In Part 1 of this article we explored the current state of CGI, game, and contemporary VR systems. Here in part two we we look at the limits of human visual perception and show several of the methods we’re exploring to drive performance closer to them in VR systems of the future.

Guest Article by Dr. Morgan McGuire

Dr. Morgan McGuire is a scientist on the new experiences in AR and VR research team at NVIDIA. He’s contributed to the Skylanders, Call of Duty, Marvel Ultimate Alliance, and Titan Quest game series published by Activision and THQ. Morgan is the coauthor of The Graphics Codex and Computer Graphics: Principles & Practice. He holds faculty positions at the University of Waterloo and Williams College.

Note: Part 1 of this article provides important context for this discussion, consider reading it before proceeding.

Reinventing the Pipeline for the Future of VR

We derive our future VR specifications from the limits of human perception. There are different ways to measure these, but to make the perfect display you’d need roughly the equivalent to 200 HDTVs updating at 240 Hz. This equates to about 100,000 megapixels per second of graphics throughput.

Recall that modern VR is around 450 Mpix/sec today. This means we need a 200x increase in performance for future VR. But with factors like high dynamic range, variable focus, and current film standards for visual quality and lighting in play, the more realistic need is a 10,000x improvement… and we want this with only 1ms of latency.

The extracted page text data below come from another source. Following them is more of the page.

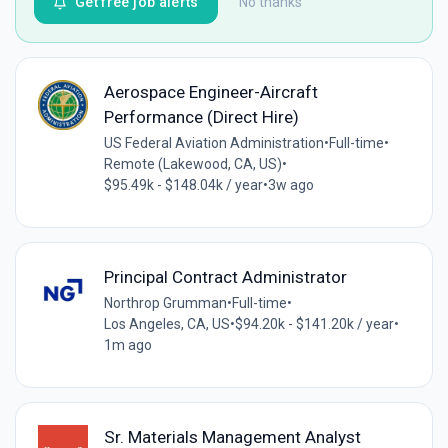
Get free job alerts
No thanks
Aerospace Engineer-Aircraft
Performance (Direct Hire)
US Federal Aviation Administration
•
Full-time
•
Remote (Lakewood, CA, US)
•
$95.49k - $148.04k / year
•
3w ago
Principal Contract Administrator
Northrop Grumman
•
Full-time
•
Los Angeles, CA, US
•
$94.20k - $141.20k / year
•
1m ago
Sr. Materials Management Analyst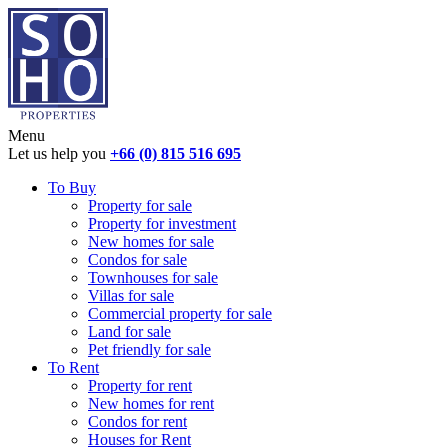
Menu
Let us help you
+66 (0) 815 516 695
To Buy
Property for sale
Property for investment
New homes for sale
Condos for sale
Townhouses for sale
Villas for sale
Commercial property for sale
Land for sale
Pet friendly for sale
To Rent
Property for rent
New homes for rent
Condos for rent
Houses for Rent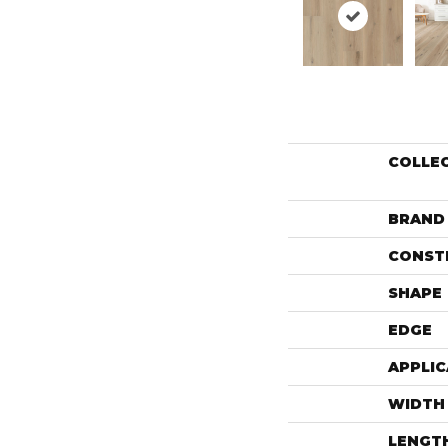
COLLE
BRAND
CONST
SHAPE
EDGE
APPLIC
WIDTH
LENGT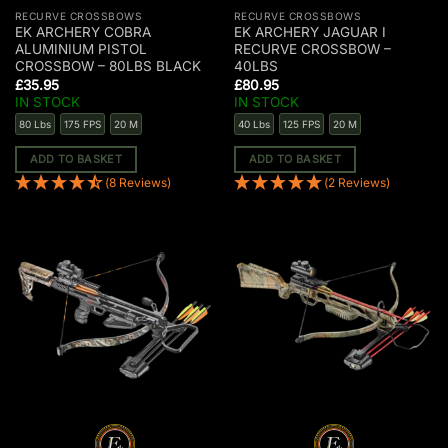
RECURVE CROSSBOWS
RECURVE CROSSBOWS
EK ARCHERY COBRA
EK ARCHERY JAGUAR I
ALUMINIUM PISTOL
RECURVE CROSSBOW –
CROSSBOW – 80LBS BLACK
40LBS
£
35.95
£
80.95
IN STOCK
IN STOCK
80 Lbs
175 FPS
20 M
40 Lbs
125 FPS
20 M
ADD TO BASKET
ADD TO BASKET
(8 Reviews)
(2 Reviews)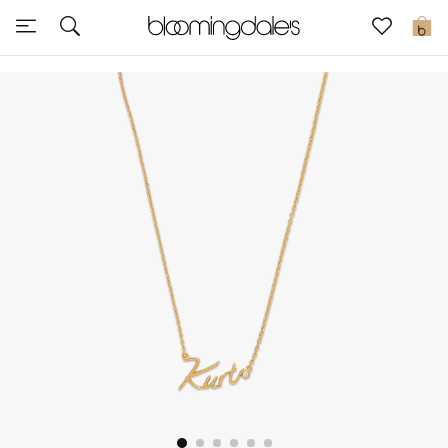
Sale
0
View All
New to Sale
Further Reductions
Women
Men
Beauty
Kids
Home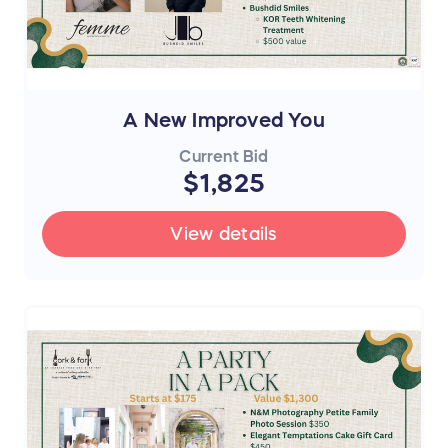
A New Improved You
Current Bid
$1,825
View details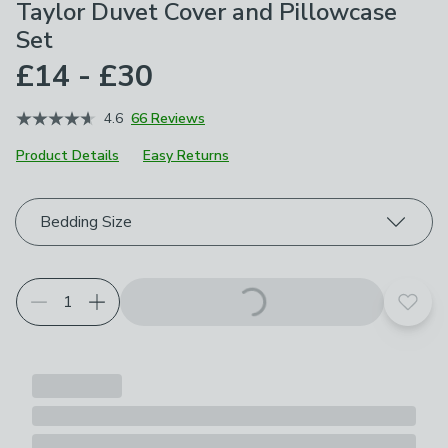
Taylor Duvet Cover and Pillowcase
Set
£14 - £30
4.6
66 Reviews
Product Details
Easy Returns
Choose your product options
Bedding Size
Add t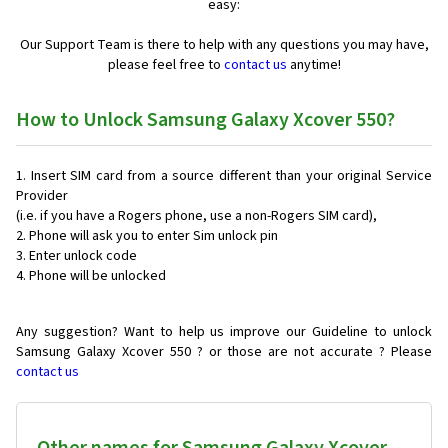
easy:
Our Support Team is there to help with any questions you may have,
please feel free to
contact us
anytime!
How to Unlock Samsung Galaxy Xcover 550?
Insert SIM card from a source different than your original Service
Provider
(i.e. if you have a Rogers phone, use a non-Rogers SIM card),
Phone will ask you to enter Sim unlock pin
Enter unlock code
Phone will be unlocked
Any suggestion? Want to help us improve our Guideline to unlock
Samsung Galaxy Xcover 550 ? or those are not accurate ? Please
contact us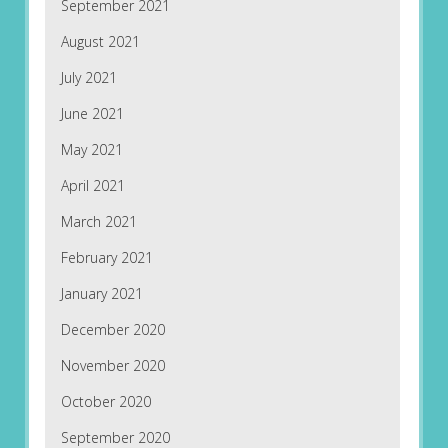
September 2021
August 2021
July 2021
June 2021
May 2021
April 2021
March 2021
February 2021
January 2021
December 2020
November 2020
October 2020
September 2020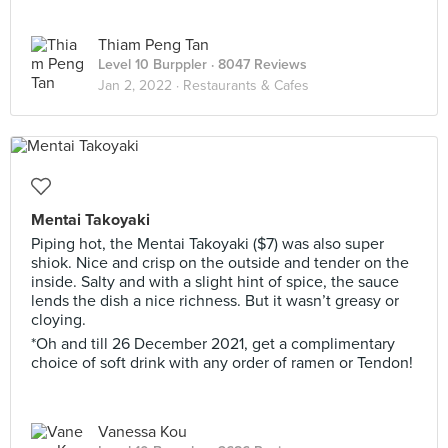
Thiam Peng Tan
Level 10 Burppler
· 8047 Reviews
Jan 2, 2022 ·
Restaurants & Cafes
Mentai Takoyaki
Piping hot, the Mentai Takoyaki ($7) was also super
shiok. Nice and crisp on the outside and tender on the
inside. Salty and with a slight hint of spice, the sauce
lends the dish a nice richness. But it wasn’t greasy or
cloying.
*Oh and till 26 December 2021, get a complimentary
choice of soft drink with any order of ramen or Tendon!
Vanessa Kou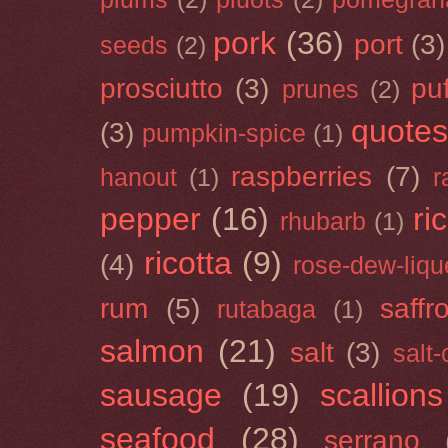
pork
(36)
port
(3)
seeds
(2)
prosciutto
(3)
puf
prunes
(2)
quotes
(3)
pumpkin-spice
(1)
raspberries
(7)
hanout
(1)
r
pepper
(16)
ri
rhubarb
(1)
ricotta
(9)
(4)
rose-dew-liqu
rum
(5)
saffr
rutabaga
(1)
salmon
(21)
salt
(3)
salt
sausage
(19)
scallions
seafood
(28)
serrano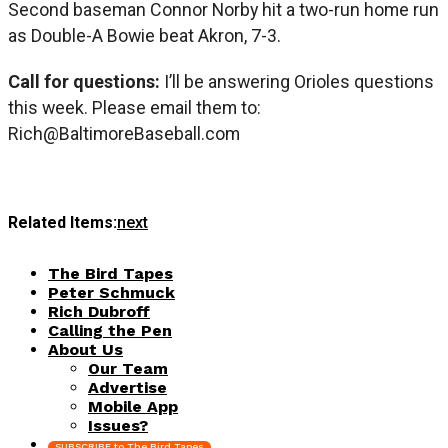
Second baseman Connor Norby hit a two-run home run
as Double-A Bowie beat Akron, 7-3.
Call for questions:
I’ll be answering Orioles questions
this week. Please email them to:
Rich@BaltimoreBaseball.com
Related Items:
next
The Bird Tapes
Peter Schmuck
Rich Dubroff
Calling the Pen
About Us
Our Team
Advertise
Mobile App
Issues?
SUBSCRIBE to The Bird Tapes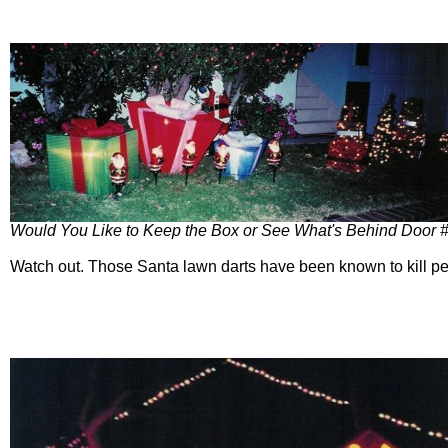
Would You Like to Keep the Box or See What's Behind Door 
Watch out. Those Santa lawn darts have been known to kill pe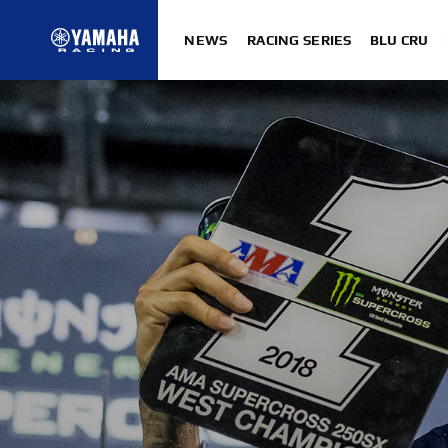
NEWS
RACING SERIES
BLU CRU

We could theoretically accomplish this by committing increasingly greater computing power, but brute force simply isn’t efficient or economical. Brute force won’t get us to pervasive use of VR. So, what techniques can we use to get there?

Rendering Algorithms

Foveated Rendering
Our first approach to performance is the foveated rendering technique—which reduces the quality of images in a user’s peripheral vision—takes advantage of an aspect of human perception to generate an increase in performance without a perceptible loss in quality.

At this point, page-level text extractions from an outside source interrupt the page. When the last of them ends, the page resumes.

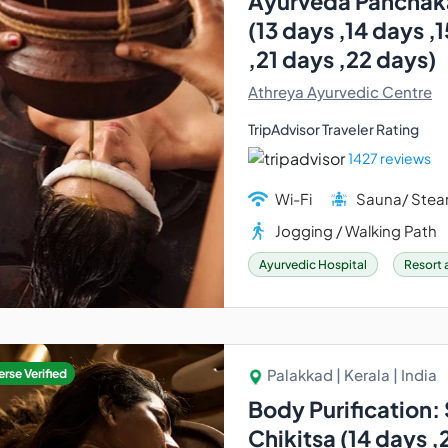
Ayurveda Panchak
(13 days ,14 days ,
,21 days ,22 days)
Athreya Ayurvedic Centre
TripAdvisor Traveler Rating
1427 reviews
Wi-Fi
Sauna/ Ste
Jogging / Walking Path
Ayurvedic Hospital
Resort 
Palakkad | Kerala | India
rse Verified
Body Purification
Chikitsa (14 days ,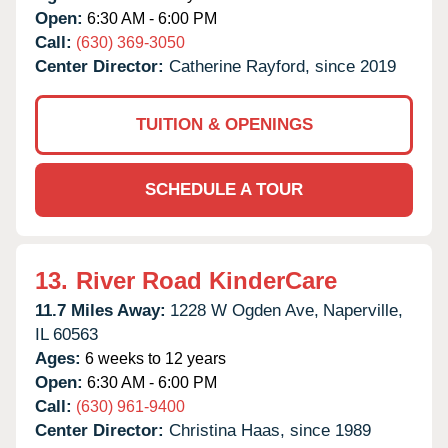
Open:
6:30 AM - 6:00 PM
Call:
(630) 369-3050
Center Director:
Catherine Rayford, since 2019
TUITION & OPENINGS
SCHEDULE A TOUR
13.
River Road KinderCare
11.7 Miles Away:
1228 W Ogden Ave,
Naperville,
IL
60563
Ages:
6 weeks to 12 years
Open:
6:30 AM - 6:00 PM
Call:
(630) 961-9400
Center Director:
Christina Haas, since 1989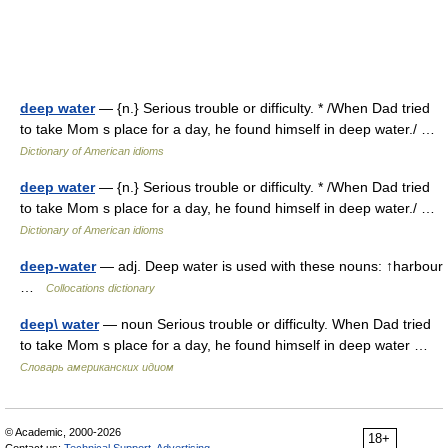
deep water
— {n.} Serious trouble or difficulty. * /When Dad tried
to take Mom s place for a day, he found himself in deep water./ …
Dictionary of American idioms
deep water
— {n.} Serious trouble or difficulty. * /When Dad tried
to take Mom s place for a day, he found himself in deep water./ …
Dictionary of American idioms
deep-water
— adj. Deep water is used with these nouns: ↑harbour
…
Collocations dictionary
deep\ water
— noun Serious trouble or difficulty. When Dad tried
to take Mom s place for a day, he found himself in deep water …
Словарь американских идиом
© Academic, 2000-2026
18+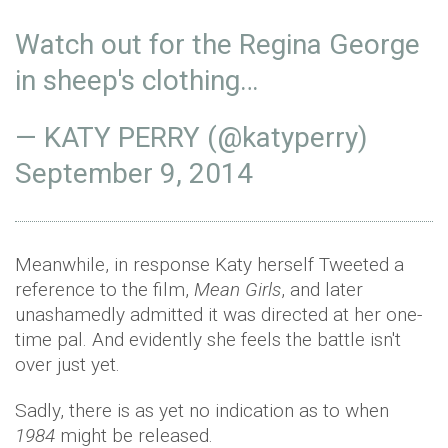
Watch out for the Regina George
in sheep's clothing…
— KATY PERRY (@katyperry)
September 9, 2014
Meanwhile, in response Katy herself Tweeted a
reference to the film,
Mean Girls
, and later
unashamedly admitted it was directed at her one-
time pal. And evidently she feels the battle isn't
over just yet.
Sadly, there is as yet no indication as to when
1984
might be released.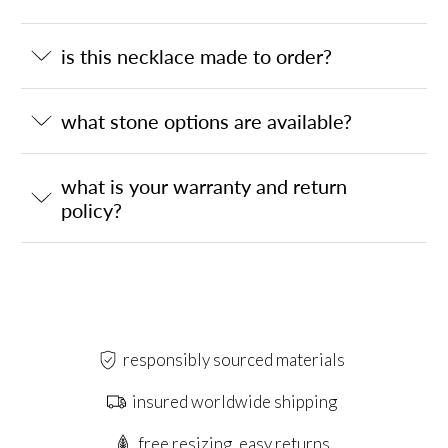
is this necklace made to order?
what stone options are available?
what is your warranty and return
policy?
responsibly sourced materials
insured worldwide shipping
free resizing, easy returns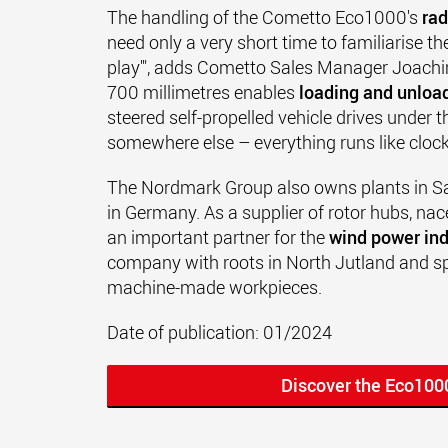
The handling of the Cometto Eco1000's
rad
need only a very short time to familiarise the
play'", adds Cometto Sales Manager Joachim
700 millimetres enables
loading and unload
steered self-propelled vehicle drives under t
somewhere else – everything runs like cloc
The Nordmark Group also owns plants in S
in Germany. As a supplier of rotor hubs, nac
an important partner for the
wind power ind
company with roots in North Jutland and spe
machine-made workpieces.
Date of publication: 01/2024
Discover the Eco100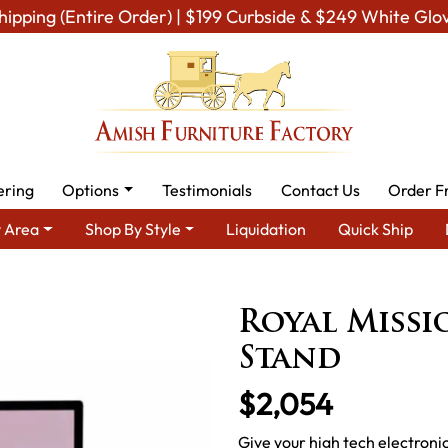
hipping (Entire Order) | $199 Curbside & $249 White Glo
ering
Options
Testimonials
Contact Us
Order F
 Area
Shop By Style
Liquidation
Quick Ship
Amish TV & Entertainment Furniture
Amish TV Units
Royal M
Royal Missio
Stand
$2,054
Give your high tech electroni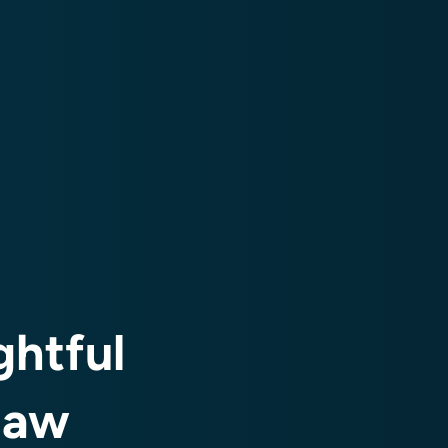
htful
law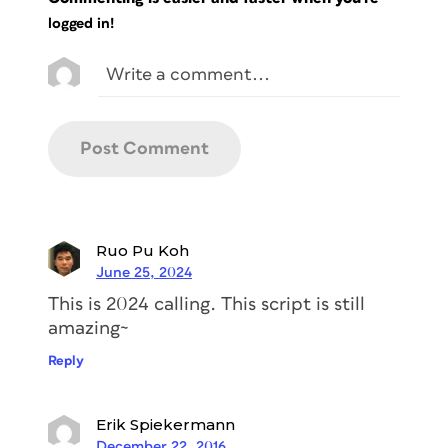
logged in!
Ruo Pu Koh
June 25, 2024
This is 2024 calling. This script is still
amazing~
Reply
Erik Spiekermann
December 22, 2016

Because the eye itself only has high resolution right where you’re looking, in the fovea centralis region, a VR system can undetectably drop the resolution of peripheral pixels for a performance boost. It can’t just render at low resolution, though. The above images are wide field of view pictures shrunk down for display here in 2D. If you looked at the clock in VR, then the bulletin board on the left would be in the periphery. Just dropping resolution as in the top image produces blocky graphics and a change in visual contrast. This is detectable as motion or blurring in the corner of your eye. Our goal is to compute the exact enhancement needed to produce a low-resolution image whose blurring matches human perception and appears perfect in peripheral vision (Patney, et al. and Sun et al.)

Light Fields
To speed up realistic graphics for VR, we’re looking at rendering primitives beyond just today’s triangle meshes. In this collaboration with McGill and Stanford we’re using light fields to accelerate the lighting computations. Unlike today’s 2D light maps that paint lighting onto surfaces, these are a 4D data structure that stores the lighting in space at all possible directions and angles.

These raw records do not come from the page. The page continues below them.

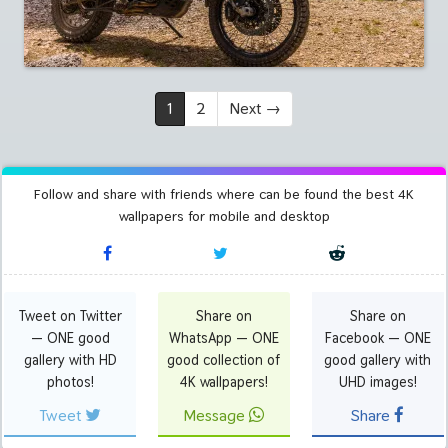
1
2
Next
→
Follow and share with friends where can be found the best 4K
wallpapers for mobile and desktop
Tweet on Twitter
Share on
Share on
— ONE good
WhatsApp — ONE
Facebook — ONE
gallery with HD
good collection of
good gallery with
photos!
4K wallpapers!
UHD images!
Tweet
Message
Share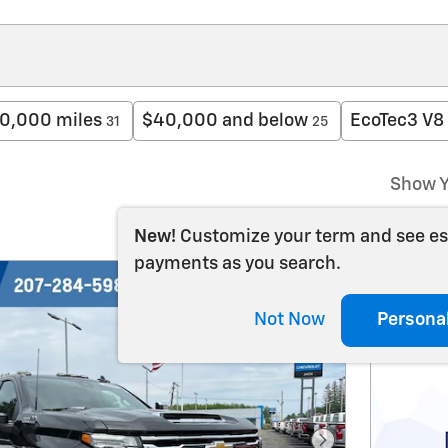
0,000 miles
$40,000 and below
EcoTec3 V8
31
25
Show Y
New!
Customize your term and see e
payments as you search.
Not Now
Persona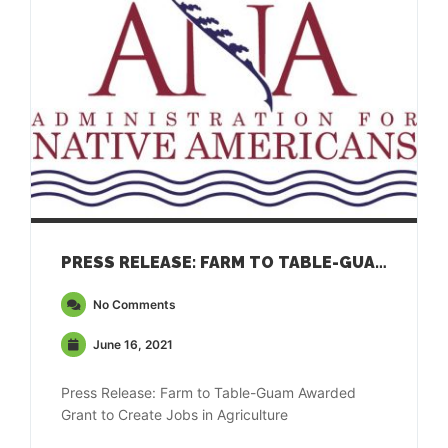
PRESS RELEASE: FARM TO TABLE-GUAM AWARDED GRANT TO CREATE JOBS IN AGRICULTURE
No Comments
June 16, 2021
Press Release: Farm to Table-Guam Awarded
Grant to Create Jobs in Agriculture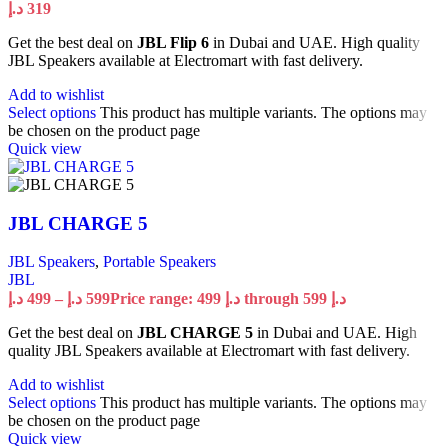
د.إ
319
Get the best deal on
JBL Flip 6
in Dubai and UAE. High quality
JBL Speakers available at Electromart with fast delivery.
Add to wishlist
Select options
This product has multiple variants. The options may
be chosen on the product page
Quick view
JBL CHARGE 5
JBL Speakers
,
Portable Speakers
JBL
د.إ
499
–
د.إ
599
Price range: 499 د.إ through 599 د.إ
Get the best deal on
JBL CHARGE 5
in Dubai and UAE. High
quality JBL Speakers available at Electromart with fast delivery.
Add to wishlist
Select options
This product has multiple variants. The options may
be chosen on the product page
Quick view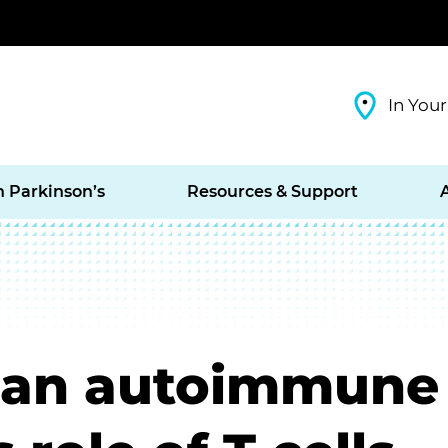
In Your
h Parkinson’s
Resources & Support
s an autoimmune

They produce realistic reflections and shading on all surfaces in the scene and even dynamic characters. This is the next step of unifying the quality of ray tracing with the performance of environment probes and light maps.

Real-time Ray Tracing
What about true run-time ray tracing? The NVIDIA Volta GPU is the fastest ray tracing processor in the world, and its NVIDIA Pascal GPU siblings are the fastest consumer ones. At about 1 billion rays/second, Pascal is just about fast enough to replace the primary rasterizer or shadow maps for modern VR. If we unlock the pipeline with the kinds of changes I’ve just described, what can ray tracing do for future VR?

The answer is: ray tracing can do a lot for VR. When you’re tracing rays, you don’t need shadow maps at all, thereby eliminating a latency barrier Ray tracing can also natively render red, green, and blue separately, and directly render barrel-distorted images for the lens. So, it avoids the need for the lens warp processing and the subsequent latency.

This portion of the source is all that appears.